Every entry must be repeated exactly. Exclude all pictures.

**** Data ****

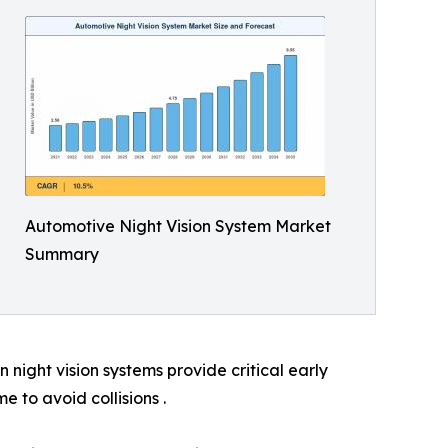
Automotive Night Vision System Market
Summary
night vision systems provide critical early
e to avoid collisions .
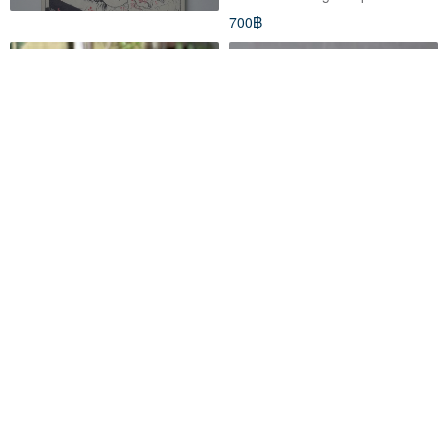
700฿
Broken ink coffee cup
Full Moon Edition Mount Fuji
Ceramic Coffee Mug with
Handle
fallindust
claytimestudio
2,290฿
1,088฿
สั่งทำพิเศษ
สั่งทำพิเศษ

****

- **Solution to the exercise**:
Automotive Night Vision System Market
Summary
night vision systems provide critical early
e to avoid collisions .
700฿
Broken ink coffee cup
Full Moon Edition Mount Fuji
Ceramic Coffee Mug with
Handle
fallindust
claytimestudio
2,290฿
1,088฿
สั่งทำพิเศษ
สั่งทำพิเศษ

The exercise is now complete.